Laura Parker, BA (Cantab), MA (London), University of London, UK.
The Rohingya have been de jure stateless since Myanmar’s 1974 Constitution and 1982 Citizenship Act excluded them as a ‘national race,’ denying them citizenship and its contingent rights. Racial and religious persecution has intensified, producing intractable displacement and ‘in-placement’ (containment) of the Rohingya population. I examine why, despite the democratic transition ostensibly underway in Myanmar, access to any measure of justice seems ever less conceivable for the Rohingya. A discussion of the interplay between statelessness, refugeehood and citizenship guides an enquiry into the challenges for leveraging the transitional moment in Myanmar for Rohingyas to exercise their rights. Terms such as ‘protection space’ and ‘humanitarian space’ are critiqued, so as to shift focus away from static notions of place and territoriality, and onto the dynamics of disenfranchisement and processes of exercising human rights. I conclude that barriers to accessing rights are exacerbated by the policies and institutional structures of international human rights actors, but that solutions are ultimately political and inter-personal, and hinge upon Myanmar’s navigation of its potential new role as an opening democracy, conditioned as it is by the exclusionary inclusion of the nation-state paradigm.

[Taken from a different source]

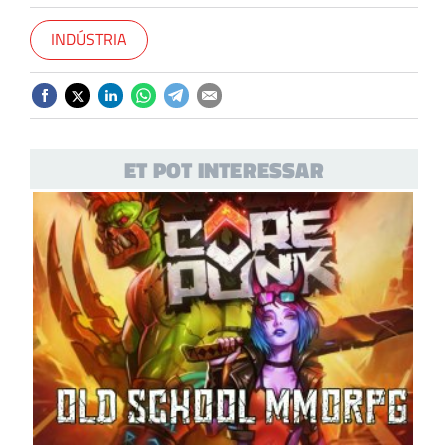
INDÚSTRIA
ET POT INTERESSAR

The oft-cited remark that ‘the Rohingya are one of the most persecuted minorities in the world,’ reifies this people as much as it invites examination of their multi-faceted persecution. I interrogate the dynamics contributing to the extreme difficulties faced when this group of around 1 million people living mostly in Myanmar’s Rakhine/Arakan state, and displaced into Bangladesh and beyond, seeks to exercise their human rights. The overarching concern framing my enquiry is the interaction between local and international concepts and actors, and how the latter, assumed arbiters of protection, may actually violate Rohingya rights. I examine practical and conceptual barriers to accessing rights, hoping that a combined approach will elucidate pathways for progress at this transitional moment in Myanmar.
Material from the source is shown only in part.